Given the prevailing view among Labour Party members - if not among the Blairite "ultras" - that the party needs to tack slightly to the left on issues such as social justice and constitutional reform - I think a Brown-Hain ticket will be marginally more in tune with mainstream opinion in the party than, say, Reid-Johnson or even Brown-Johnson.

But what few realise about Hain is that he might well have taken a lot longer to get a foot on the political ladder were it not for the unlikely patronage of Labour's forgotten Cabinet minister, Ron Davies.

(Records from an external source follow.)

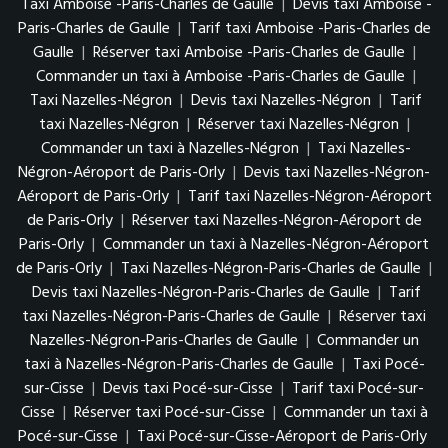
Taxi Amboise -Paris-Charles de Gaulle
|
Devis taxi Amboise -
Paris-Charles de Gaulle
|
Tarif taxi Amboise -Paris-Charles de
Gaulle
|
Réserver taxi Amboise -Paris-Charles de Gaulle
|
Commander un taxi à Amboise -Paris-Charles de Gaulle
|
Taxi Nazelles-Négron
|
Devis taxi Nazelles-Négron
|
Tarif
taxi Nazelles-Négron
|
Réserver taxi Nazelles-Négron
|
Commander un taxi à Nazelles-Négron
|
Taxi Nazelles-
Négron-Aéroport de Paris-Orly
|
Devis taxi Nazelles-Négron-
Aéroport de Paris-Orly
|
Tarif taxi Nazelles-Négron-Aéroport
de Paris-Orly
|
Réserver taxi Nazelles-Négron-Aéroport de
Paris-Orly
|
Commander un taxi à Nazelles-Négron-Aéroport
de Paris-Orly
|
Taxi Nazelles-Négron-Paris-Charles de Gaulle
|
Devis taxi Nazelles-Négron-Paris-Charles de Gaulle
|
Tarif
taxi Nazelles-Négron-Paris-Charles de Gaulle
|
Réserver taxi
Nazelles-Négron-Paris-Charles de Gaulle
|
Commander un
taxi à Nazelles-Négron-Paris-Charles de Gaulle
|
Taxi Pocé-
sur-Cisse
|
Devis taxi Pocé-sur-Cisse
|
Tarif taxi Pocé-sur-
Cisse
|
Réserver taxi Pocé-sur-Cisse
|
Commander un taxi à
Pocé-sur-Cisse
|
Taxi Pocé-sur-Cisse-Aéroport de Paris-Orly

Prior to the 1997 election, Davies went to see Tony Blair, who was initially sceptical about the former anti-apartheid protester's political abilities, to plead for the Neath MP to be given a job in government.

Over a beer in the Stranger's Bar later - I was the Lobby man for the South Wales Echo at the time - Davies revealed he had told Blair "just how bloody good Peter Hain is."

But the episode had a sting in the tale which had interesting consequences for Welsh Labour politics.

When Labour came to power a few months later, Blair did indeed give Hain a job - as Davies's number two at the Welsh Office in place of his close friend and long-time deputy, Rhodri Morgan.

Nine years on, Hain is on the verge of becoming Labour's deputy leader. Morgan is the First Secretary of Wales. And Davies is no longer even a member of the Labour Party.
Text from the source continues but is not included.